● **Try it**
Return every record in full. Match each one exactly.

● **Input material**
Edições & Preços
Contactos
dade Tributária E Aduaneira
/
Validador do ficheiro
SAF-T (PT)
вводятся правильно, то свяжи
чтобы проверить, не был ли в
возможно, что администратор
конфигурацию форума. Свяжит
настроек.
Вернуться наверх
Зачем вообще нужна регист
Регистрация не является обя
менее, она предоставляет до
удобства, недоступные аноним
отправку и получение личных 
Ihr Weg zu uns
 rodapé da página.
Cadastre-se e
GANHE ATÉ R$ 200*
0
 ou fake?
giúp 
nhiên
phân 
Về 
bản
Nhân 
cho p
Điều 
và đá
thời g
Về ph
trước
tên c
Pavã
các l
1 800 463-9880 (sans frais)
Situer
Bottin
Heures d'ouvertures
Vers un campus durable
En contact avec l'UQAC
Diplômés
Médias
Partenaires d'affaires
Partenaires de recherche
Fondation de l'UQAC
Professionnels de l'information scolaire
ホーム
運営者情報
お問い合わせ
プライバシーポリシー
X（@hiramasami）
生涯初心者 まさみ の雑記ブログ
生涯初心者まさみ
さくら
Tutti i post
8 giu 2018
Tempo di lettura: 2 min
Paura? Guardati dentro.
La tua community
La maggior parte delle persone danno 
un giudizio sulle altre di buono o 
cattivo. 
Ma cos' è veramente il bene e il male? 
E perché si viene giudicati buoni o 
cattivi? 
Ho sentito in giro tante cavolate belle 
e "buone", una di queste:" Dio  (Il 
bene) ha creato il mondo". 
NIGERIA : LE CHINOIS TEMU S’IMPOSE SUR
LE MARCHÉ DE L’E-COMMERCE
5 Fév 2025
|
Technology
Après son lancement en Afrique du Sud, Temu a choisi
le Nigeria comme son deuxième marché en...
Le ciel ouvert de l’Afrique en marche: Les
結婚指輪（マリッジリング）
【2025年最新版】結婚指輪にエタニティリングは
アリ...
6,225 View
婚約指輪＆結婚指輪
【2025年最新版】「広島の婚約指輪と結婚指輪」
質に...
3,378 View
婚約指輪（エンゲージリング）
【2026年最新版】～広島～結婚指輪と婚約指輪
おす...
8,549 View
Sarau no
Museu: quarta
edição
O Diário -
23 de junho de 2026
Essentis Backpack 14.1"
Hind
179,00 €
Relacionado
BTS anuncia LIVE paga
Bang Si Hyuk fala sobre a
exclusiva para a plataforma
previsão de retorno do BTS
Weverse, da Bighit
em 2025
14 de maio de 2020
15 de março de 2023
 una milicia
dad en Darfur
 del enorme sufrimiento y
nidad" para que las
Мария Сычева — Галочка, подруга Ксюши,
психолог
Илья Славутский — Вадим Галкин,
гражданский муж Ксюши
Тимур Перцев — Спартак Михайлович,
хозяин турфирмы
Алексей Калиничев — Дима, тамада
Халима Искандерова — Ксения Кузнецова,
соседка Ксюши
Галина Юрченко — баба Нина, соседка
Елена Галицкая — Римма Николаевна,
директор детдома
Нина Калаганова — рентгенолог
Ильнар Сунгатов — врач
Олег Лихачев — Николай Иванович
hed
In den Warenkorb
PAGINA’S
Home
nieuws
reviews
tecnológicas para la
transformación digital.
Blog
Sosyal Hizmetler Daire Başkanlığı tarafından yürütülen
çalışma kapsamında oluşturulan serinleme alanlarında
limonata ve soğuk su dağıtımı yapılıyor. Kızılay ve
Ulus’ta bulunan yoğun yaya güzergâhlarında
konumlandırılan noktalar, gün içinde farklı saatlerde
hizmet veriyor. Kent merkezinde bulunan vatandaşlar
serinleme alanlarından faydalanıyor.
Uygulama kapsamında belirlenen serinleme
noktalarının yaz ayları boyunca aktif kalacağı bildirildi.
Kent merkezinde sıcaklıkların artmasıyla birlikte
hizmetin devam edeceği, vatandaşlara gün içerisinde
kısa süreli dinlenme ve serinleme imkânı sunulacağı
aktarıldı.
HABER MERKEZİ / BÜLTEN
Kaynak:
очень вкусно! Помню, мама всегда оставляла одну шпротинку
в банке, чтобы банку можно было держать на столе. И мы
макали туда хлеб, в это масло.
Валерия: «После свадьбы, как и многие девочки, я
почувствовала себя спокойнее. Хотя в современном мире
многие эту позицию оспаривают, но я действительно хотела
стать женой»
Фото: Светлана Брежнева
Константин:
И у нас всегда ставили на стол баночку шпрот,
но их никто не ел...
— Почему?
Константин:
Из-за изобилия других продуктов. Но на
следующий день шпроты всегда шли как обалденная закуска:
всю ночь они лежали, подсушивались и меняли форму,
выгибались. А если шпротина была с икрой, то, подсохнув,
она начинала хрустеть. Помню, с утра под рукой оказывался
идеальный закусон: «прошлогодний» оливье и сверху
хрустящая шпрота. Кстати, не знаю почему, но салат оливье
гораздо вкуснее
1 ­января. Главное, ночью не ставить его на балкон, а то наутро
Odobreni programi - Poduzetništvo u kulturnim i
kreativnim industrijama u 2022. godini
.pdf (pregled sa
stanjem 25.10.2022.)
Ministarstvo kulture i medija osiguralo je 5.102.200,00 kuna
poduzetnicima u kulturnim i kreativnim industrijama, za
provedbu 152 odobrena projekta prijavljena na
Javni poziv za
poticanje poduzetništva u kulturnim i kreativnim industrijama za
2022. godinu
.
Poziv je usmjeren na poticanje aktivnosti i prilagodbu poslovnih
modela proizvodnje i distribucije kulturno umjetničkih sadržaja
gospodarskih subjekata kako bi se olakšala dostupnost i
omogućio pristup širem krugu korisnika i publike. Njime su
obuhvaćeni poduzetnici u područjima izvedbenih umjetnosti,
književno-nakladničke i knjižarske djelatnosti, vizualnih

● **Answer for the task**
Edições & Preços
Contactos
dade Tributária E Aduaneira
/
Validador do ficheiro
SAF-T (PT)
вводятся правильно, то свяжи
чтобы проверить, не был ли в
возможно, что администратор
конфигурацию форума. Свяжит
настроек.
Вернуться наверх
Зачем вообще нужна регист
Регистрация не является обя
менее, она предоставляет до
удобства, недоступные аноним
отправку и получение личных 
Ihr Weg zu uns
 rodapé da página.
Cadastre-se e
GANHE ATÉ R$ 200*
0
 ou fake?
giúp 
nhiên
phân 
Về 
bản
Nhân 
cho p
Điều 
và đá
thời g
Về ph
trước
tên c
Pavã
các l
1 800 463-9880 (sans frais)
Situer
Bottin
Heures d'ouvertures
Vers un campus durable
En contact avec l'UQAC
Diplômés
Médias
Partenaires d'affaires
Partenaires de recherche
Fondation de l'UQAC
Professionnels de l'information scolaire
ホーム
運営者情報
お問い合わせ
プライバシーポリシー
X（@hiramasami）
生涯初心者 まさみ の雑記ブログ
生涯初心者まさみ
さくら
Tutti i post
8 giu 2018
Tempo di lettura: 2 min
Paura? Guardati dentro.
La tua community
La maggior parte delle persone danno 
un giudizio sulle altre di buono o 
cattivo. 
Ma cos' è veramente il bene e il male? 
E perché si viene giudicati buoni o 
cattivi? 
Ho sentito in giro tante cavolate belle 
e "buone", una di queste:" Dio  (Il 
bene) ha creato il mondo". 
NIGERIA : LE CHINOIS TEMU S’IMPOSE SUR
LE MARCHÉ DE L’E-COMMERCE
5 Fév 2025
|
Technology
Après son lancement en Afrique du Sud, Temu a choisi
le Nigeria comme son deuxième marché en...
Le ciel ouvert de l’Afrique en marche: Les
結婚指輪（マリッジリング）
【2025年最新版】結婚指輪にエタニティリングは
アリ...
6,225 View
婚約指輪＆結婚指輪
【2025年最新版】「広島の婚約指輪と結婚指輪」
質に...
3,378 View
婚約指輪（エンゲージリング）
【2026年最新版】～広島～結婚指輪と婚約指輪
おす...
8,549 View
Sarau no
Museu: quarta
edição
O Diário -
23 de junho de 2026
Essentis Backpack 14.1"
Hind
179,00 €
Relacionado
BTS anuncia LIVE paga
Bang Si Hyuk fala sobre a
exclusiva para a plataforma
previsão de retorno do BTS
Weverse, da Bighit
em 2025
14 de maio de 2020
15 de março de 2023
 una milicia
dad en Darfur
 del enorme sufrimiento y
nidad" para que las
Мария Сычева — Галочка, подруга Ксюши,
психолог
Илья Славутский — Вадим Галкин,
гражданский муж Ксюши
Тимур Перцев — Спартак Михайлович,
хозяин турфирмы
Алексей Калиничев — Дима, тамада
Халима Искандерова — Ксения Кузнецова,
соседка Ксюши
Галина Юрченко — баба Нина, соседка
Елена Галицкая — Римма Николаевна,
директор детдома
Нина Калаганова — рентгенолог
Ильнар Сунгатов — врач
Олег Лихачев — Николай Иванович
hed
In den Warenkorb
PAGINA’S
Home
nieuws
reviews
tecnológicas para la
transformación digital.
Blog
Sosyal Hizmetler Daire Başkanlığı tarafından yürütülen
çalışma kapsamında oluşturulan serinleme alanlarında
limonata ve soğuk su dağıtımı yapılıyor. Kızılay ve
Ulus’ta bulunan yoğun yaya güzergâhlarında
konumlandırılan noktalar, gün içinde farklı saatlerde
hizmet veriyor. Kent merkezinde bulunan vatandaşlar
serinleme alanlarından faydalanıyor.
Uygulama kapsamında belirlenen serinleme
noktalarının yaz ayları boyunca aktif kalacağı bildirildi.
Kent merkezinde sıcaklıkların artmasıyla birlikte
hizmetin devam edeceği, vatandaşlara gün içerisinde
kısa süreli dinlenme ve serinleme imkânı sunulacağı
aktarıldı.
HABER MERKEZİ / BÜLTEN
Kaynak:
очень вкусно! Помню, мама всегда оставляла одну шпротинку
в банке, чтобы банку можно было держать на столе. И мы
макали туда хлеб, в это масло.
Валерия: «После свадьбы, как и многие девочки, я
почувствовала себя спокойнее. Хотя в современном мире
многие эту позицию оспаривают, но я действительно хотела
стать женой»
Фото: Светлана Брежнева
Константин:
И у нас всегда ставили на стол баночку шпрот,
но их никто не ел...
— Почему?
Константин:
Из-за изобилия других продуктов. Но на
следующий день шпроты всегда шли как обалденная закуска:
всю ночь они лежали, подсушивались и меняли форму,
выгибались. А если шпротина была с икрой, то, подсохнув,
она начинала хрустеть. Помню, с утра под рукой оказывался
идеальный закусон: «прошлогодний» оливье и сверху
хрустящая шпрота. Кстати, не знаю почему, но салат оливье
гораздо вкуснее
1 ­января. Главное, ночью не ставить его на балкон, а то наутро
Odobreni programi - Poduzetništvo u kulturnim i
kreativnim industrijama u 2022. godini
.pdf (pregled sa
stanjem 25.10.2022.)
Ministarstvo kulture i medija osiguralo je 5.102.200,00 kuna
poduzetnicima u kulturnim i kreativnim industrijama, za
provedbu 152 odobrena projekta prijavljena na
Javni poziv za
poticanje poduzetništva u kulturnim i kreativnim industrijama za
2022. godinu
.
Poziv je usmjeren na poticanje aktivnosti i prilagodbu poslovnih
modela proizvodnje i distribucije kulturno umjetničkih sadržaja
gospodarskih subjekata kako bi se olakšala dostupnost i
omogućio pristup širem krugu korisnika i publike. Njime su
obuhvaćeni poduzetnici u područjima izvedbenih umjetnosti,
književno-nakladničke i knjižarske djelatnosti, vizualnih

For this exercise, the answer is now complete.